7.2 PUBLICITY. No party shall issue any press release, written public
statement or announcement relating to this Agreement or the transactions
contemplated by this Agreement without the written prior approval of the other
party in each instance, except to the extent such disclosure is required by
applicable law (in which case such party shall use all reasonable efforts to
give the other party prior notice thereof).
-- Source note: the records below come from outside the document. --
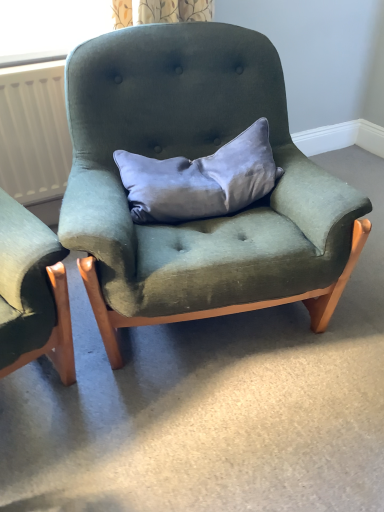 Question: Visually, is satin gray pillow at center positioned to the left or to the right of white matte radiator at left?

Choices:
 (A) right
 (B) left

Answer: (A)

Question: In terms of height, does satin gray pillow at center look taller or shorter compared to white matte radiator at left?

Choices:
 (A) tall
 (B) short

Answer: (B)

Question: Considering the real-world distances, which object is farthest from the velvet green armchair at center?

Choices:
 (A) white matte radiator at left
 (B) satin gray pillow at center

Answer: (A)

Question: Which of these objects is positioned closest to the white matte radiator at left?

Choices:
 (A) satin gray pillow at center
 (B) velvet green armchair at center

Answer: (B) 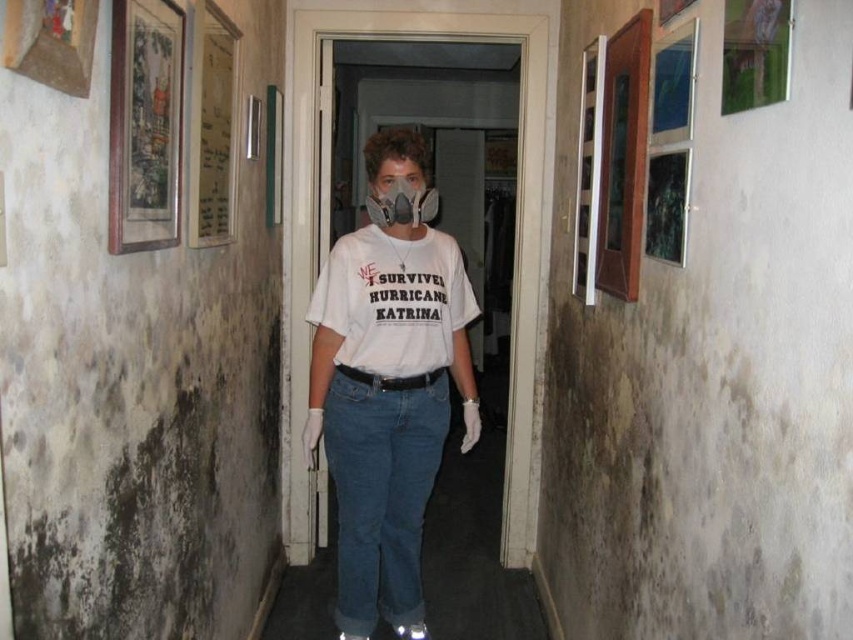 Can you confirm if white matte t-shirt at center is shorter than white cotton t-shirt at center?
7.3 EXPENSES. Except as otherwise provided in this Agreement, Charter
and Buyer shall each bear its respective expenses incurred in connection with
the negotiation, execution, delivery or implementation of this Agreement or the
transactions contemplated by this Agreement, including without limitation all
accounting, legal, financial advisory and other expenses. Each party hereby
acknowledges that no broker, investment banker or other person is entitled to
any broker's, finder's or other similar fee or commission payable by such party
in connection with the transactions contemplated by this Agreement.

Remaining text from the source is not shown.